Había alguien en la oscuridad, frente a la puerta; alguien alto, inmóvil, demacrado, cuya silueta de espantapájaros apenas se discernía en la penumbra que reinaba detrás de la sala de urgencias. Se rió; una risa frágil, apenas un resuello. Al cabo de momento, la sombra pasó muy lentamente de la oscuridad a media luz y levantó la voz, pero muy poco.

—¡Aquí está Charles J. Slade!

75

Judson Esterhazy había acelerado a fondo el 250 Mere, poniendo rumbo sur con la lancha de pesca, a una velocidad peligrosa por el viejo canal de leñadores. Mediante un esfuerzo supremo de voluntad, bajó un poco la palanca y apaciguó su torbellino mental. No cabía duda de que las circunstancias habían exigido huir, para no perder todavía más. Había dejado en el pantano a Pendergast y a la mujer herida, sin embarcación, a casi dos kilómetros de Spanish Island. Que llegasen allí no era lo que más le preocupaba; él estaba sano y salvo, y era el momento de emprender una retirada estratégica. Tendría que actuar con decisión, más temprano que tarde, pero de momento lo prudente era esfumarse, lamerse las heridas... y reaparecer con más vigor y fuerza.

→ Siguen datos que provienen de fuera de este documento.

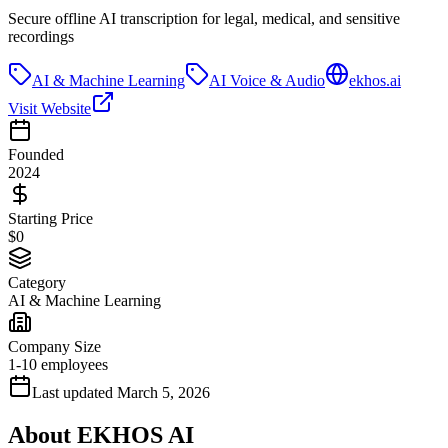
Secure offline AI transcription for legal, medical, and sensitive
recordings
AI & Machine Learning
AI Voice & Audio
ekhos.ai
Visit Website
Founded
2024
Starting Price
$0
Category
AI & Machine Learning
Company Size
1-10 employees
Last updated
March 5, 2026
About
EKHOS AI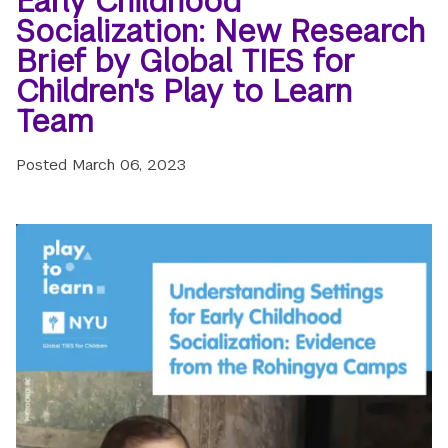
Early Childhood
Socialization: New Research
Brief by Global TIES for
Children's Play to Learn
Team
Posted
March 06, 2023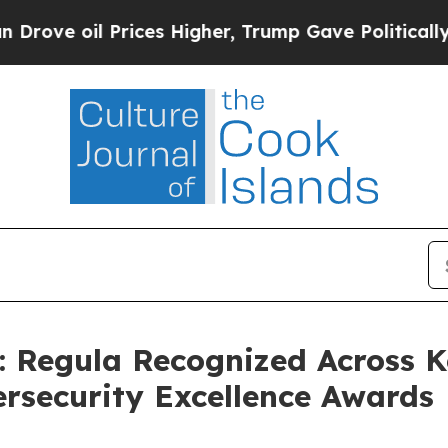
Prices Higher, Trump Gave Politically Connected
 Regula Recognized Across K
ersecurity Excellence Awards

A pesar de todo, por alguna razón, tenía la incómoda certeza de que Pendergast llegaría a Spanish Island; y, a pesar de todo lo ocurrido entre él y Slade, le costaba dejarle atrás, sin protección; le costaba mucho más de lo que había esperado.

Lo curioso era que, en el fondo, desde el momento en el que Pendergast se había presentado en Savannah, con su maldita revelación, había sabido que acabaría todo así. Aquel hombre no era normal. Doce años de meticuloso engaño habían saltado por los aires en cuestión de dos semanas, y todo por no haber limpiado el cañón de una maldita escopeta. Era increíble que un descuido tan pequeño pudiera tener repercusiones tan descomunales.

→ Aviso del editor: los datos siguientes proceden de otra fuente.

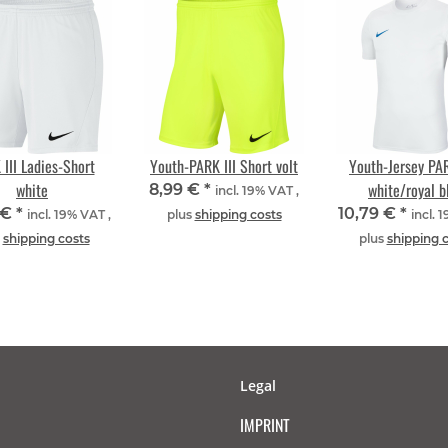
III Ladies-Short
Youth-PARK III Short volt
Youth-Jersey PAR
white
white/royal b
8,99 €
*
incl. 19% VAT ,
 €
*
10,79 €
*
incl. 19% VAT ,
plus
shipping costs
incl. 
s
shipping costs
plus
shipping 
Legal
IMPRINT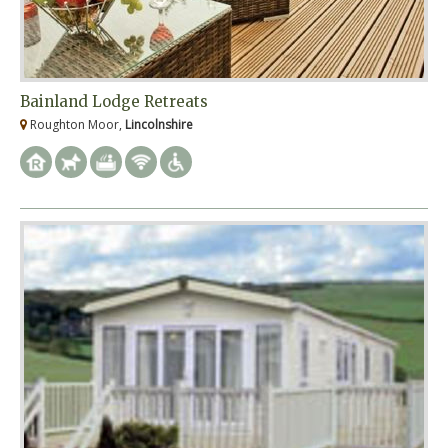
Bainland Lodge Retreats
Roughton Moor,
Lincolnshire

Al menos, pensó, no había cometido el error de subestimarle... como habían hecho tantos otros, para su desgracia. Pendergast no tenía ni idea de su participación en aquel asunto. Y tampoco sabía nada del as que se guardaba en la manga. Los secretos que Judson conocía, sin la menor duda, Slade se los llevaría a la tumba, o donde fuese.